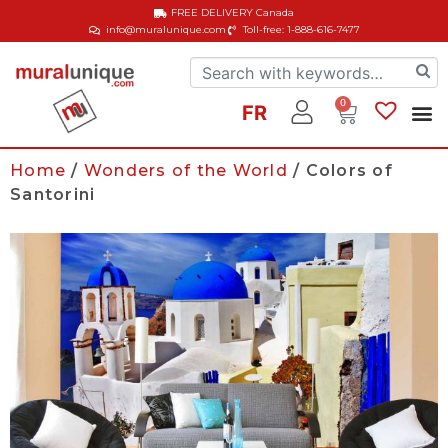
FREE DELIVERY
Canada
info@muralunique.com
Toll-free: 1-888-616-7477
0
FR
Home
/
Wonders of the World
/ Colors of
Santorini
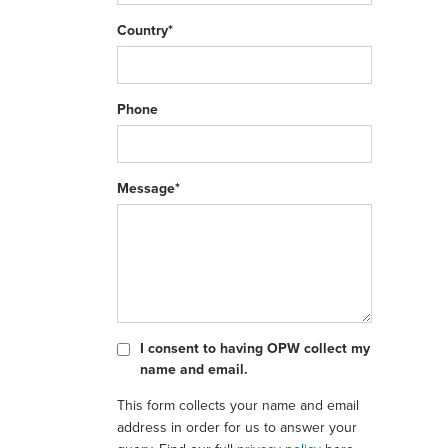
Country*
Phone
Message*
I consent to having OPW collect my
name and email.
This form collects your name and email
address in order for us to answer your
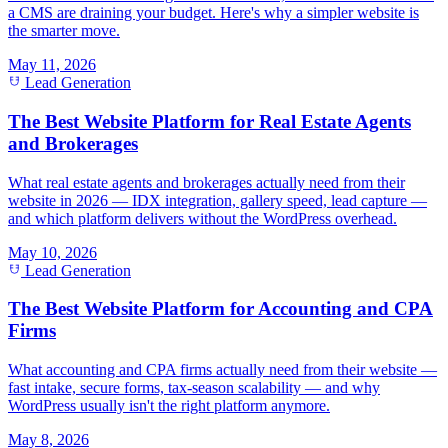
a CMS are draining your budget. Here's why a simpler website is
the smarter move.
May 11, 2026
Lead Generation
The Best Website Platform for Real Estate Agents
and Brokerages
What real estate agents and brokerages actually need from their
website in 2026 — IDX integration, gallery speed, lead capture —
and which platform delivers without the WordPress overhead.
May 10, 2026
Lead Generation
The Best Website Platform for Accounting and CPA
Firms
What accounting and CPA firms actually need from their website —
fast intake, secure forms, tax-season scalability — and why
WordPress usually isn't the right platform anymore.
May 8, 2026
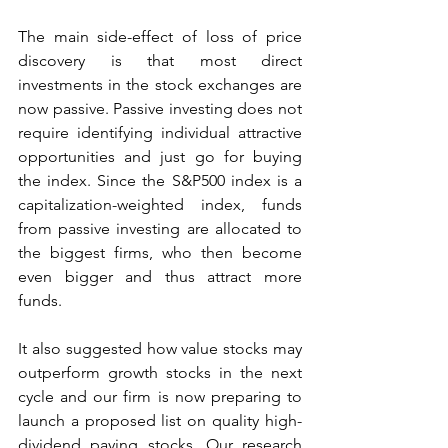
The main side-effect of loss of price 
discovery is that most direct 
investments in the stock exchanges are 
now passive. Passive investing does not 
require identifying individual attractive 
opportunities and just go for buying 
the index. Since the S&P500 index is a 
capitalization-weighted index, funds 
from passive investing are allocated to 
the biggest firms, who then become 
even bigger and thus attract more 
funds. 
It also suggested how value stocks may 
outperform growth stocks in the next 
cycle and our firm is now preparing to 
launch a proposed list on quality high-
dividend paying stocks. Our research 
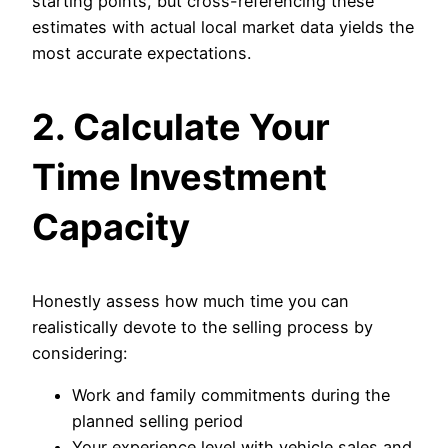
starting points, but cross-referencing these
estimates with actual local market data yields the
most accurate expectations.
2. Calculate Your
Time Investment
Capacity
Honestly assess how much time you can
realistically devote to the selling process by
considering:
Work and family commitments during the
planned selling period
Your experience level with vehicle sales and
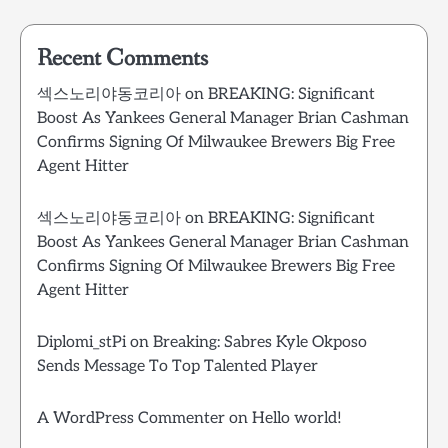
Recent Comments
섹스노리야동코리아
on
BREAKING: Significant
Boost As Yankees General Manager Brian Cashman
Confirms Signing Of Milwaukee Brewers Big Free
Agent Hitter
섹스노리야동코리아
on
BREAKING: Significant
Boost As Yankees General Manager Brian Cashman
Confirms Signing Of Milwaukee Brewers Big Free
Agent Hitter
Diplomi_stPi
on
Breaking: Sabres Kyle Okposo
Sends Message To Top Talented Player
A WordPress Commenter
on
Hello world!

========================

**Action item**
Print out each record exactly as shown, but keep the pictures out.

**Output of the task**
FREE DELIVERY
Canada
info@muralunique.com
Toll-free: 1-888-616-7477
0
FR
Home
/
Wonders of the World
/ Colors of
Santorini
Country*
Phone
Message*
I consent to having OPW collect my
name and email.
This form collects your name and email
address in order for us to answer your
a CMS are draining your budget. Here's why a simpler website is
the smarter move.
May 11, 2026
Lead Generation
The Best Website Platform for Real Estate Agents
and Brokerages
What real estate agents and brokerages actually need from their
website in 2026 — IDX integration, gallery speed, lead capture —
and which platform delivers without the WordPress overhead.
May 10, 2026
Lead Generation
The Best Website Platform for Accounting and CPA
Firms
What accounting and CPA firms actually need from their website —
fast intake, secure forms, tax-season scalability — and why
WordPress usually isn't the right platform anymore.
May 8, 2026
The main side-effect of loss of price 
discovery is that most direct 
investments in the stock exchanges are 
now passive. Passive investing does not 
require identifying individual attractive 
opportunities and just go for buying 
the index. Since the S&P500 index is a 
capitalization-weighted index, funds 
from passive investing are allocated to 
the biggest firms, who then become 
even bigger and thus attract more 
funds. 
It also suggested how value stocks may 
outperform growth stocks in the next 
cycle and our firm is now preparing to 
launch a proposed list on quality high-
dividend paying stocks. Our research 
starting points, but cross-referencing these
estimates with actual local market data yields the
most accurate expectations.
2. Calculate Your
Time Investment
Capacity
Honestly assess how much time you can
realistically devote to the selling process by
considering:
Work and family commitments during the
planned selling period
Your experience level with vehicle sales and
Recent Comments
섹스노리야동코리아
on
BREAKING: Significant
Boost As Yankees General Manager Brian Cashman
Confirms Signing Of Milwaukee Brewers Big Free
Agent Hitter
섹스노리야동코리아
on
BREAKING: Significant
Boost As Yankees General Manager Brian Cashman
Confirms Signing Of Milwaukee Brewers Big Free
Agent Hitter
Diplomi_stPi
on
Breaking: Sabres Kyle Okposo
Sends Message To Top Talented Player
A WordPress Commenter
on
Hello world!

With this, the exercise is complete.